Cross-correlation: This basically looks for the relation between two patterns.
Various ML techniques: The different ML techniques can be applied such as clustering, HMM, DTW etc.
I am not looking to solve this problem with option 3. Can anyone guide me with option 1 as it looks more relevant to my problem. I cannot understand how Gaussian prior can fit into the problem. Summarily, I want to utilize the above two features as the prior knowledge and use the given data(electricity time-series) as the evidence to prove whether the solar PV panel is present or not.
If we can estimate the maximum likelihood, then why should we do so much computation to sample from our posterior distribution? Like take for instance time-series prediction, we want point estimates at the end of the day
How do you predict time series with MA terms and seasonal components?
Hi Ritvik, first of all, thank you so much for producing such explanatory content on Time Series. I'd further like to study about time-series. Can you suggest any good content to refer to?
Amazing video Ritvik! Thank you for posting. Really exciting to see some good alternatives to frequentist time series methods like ARIMA.
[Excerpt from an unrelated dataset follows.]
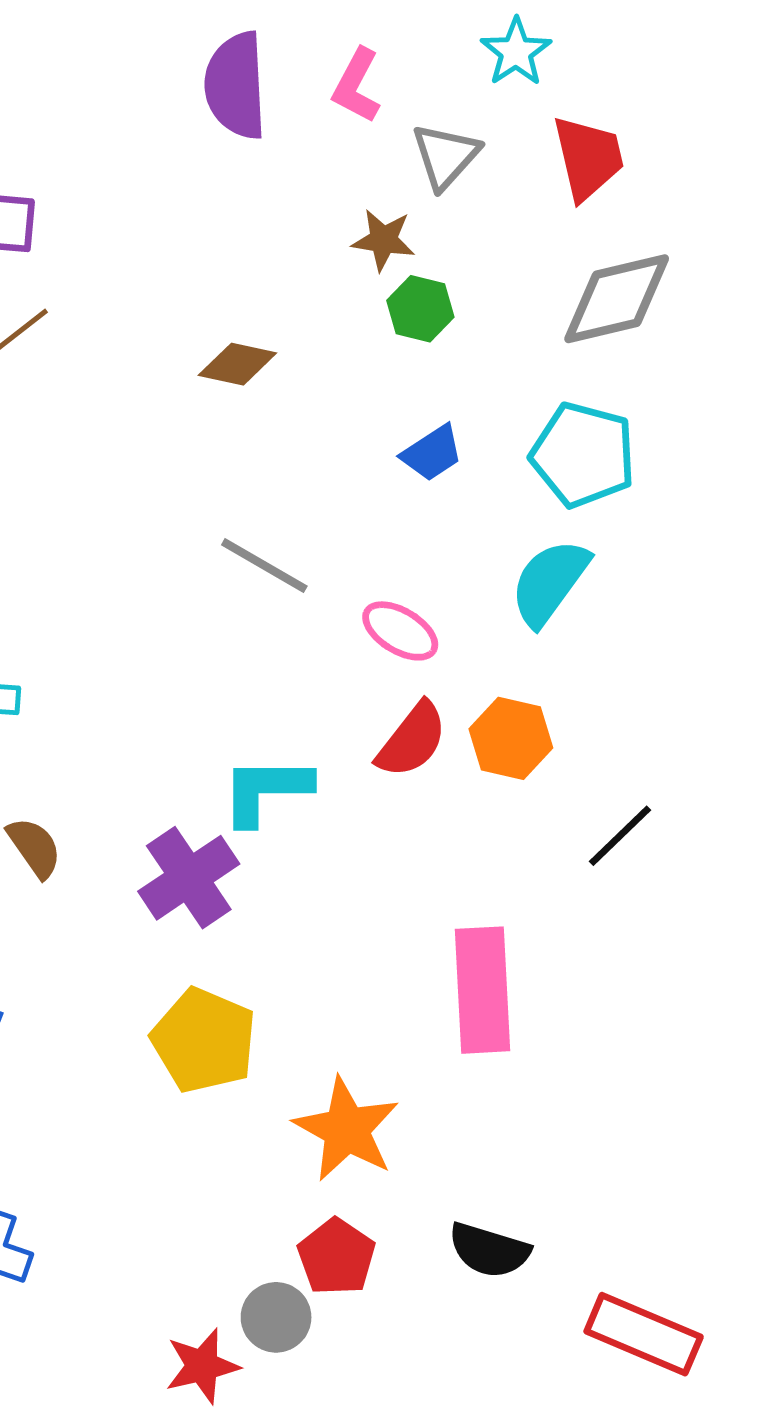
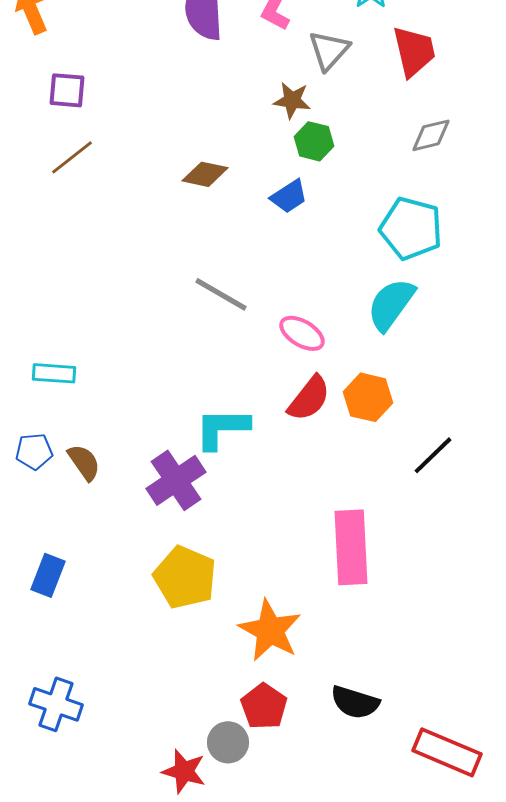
gray diamond: (617, 299) -> (431, 135), size x0.6
blue trapezoid: (432, 453) -> (289, 196), moved
red star: (202, 1366) -> (184, 771), turned 30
May I ask, are there any good rules of thumb to follow when predicting percentages in time series? For example, if I wanted to try to build a monthly employee attrition rate forecast for different departments in an organization (where rates can be anywhere from 0%-100%). Would I need to handle my data differently in the preprocessing phase or perform any data transformation? Or would the process be the same as if I were working with natural numbers?
Hi Ritvik, I have a question.
Let's say if I want to perform risk control for financial time series so that I need to know the maximum loss and the possibility in tomorrow trading.
Can this be achieved by using the Bayesian method, obtaining distribution for different parameters,
then applying linear transformation on their 'tails' of distributions?
At 5:22 you are picking phi1_val, phi2_val and sigma_val independently. Shouldn't you pick an index and then pick the three parameter values corresponding to that index?
Great intro, however most of the code is not working with PyMC v5!
Ritvik, have had a chance to update this using PyMC v5? and also the new versions of StatsModels.tsa.arima? There are some massive differences and your code no longer works. Thank you.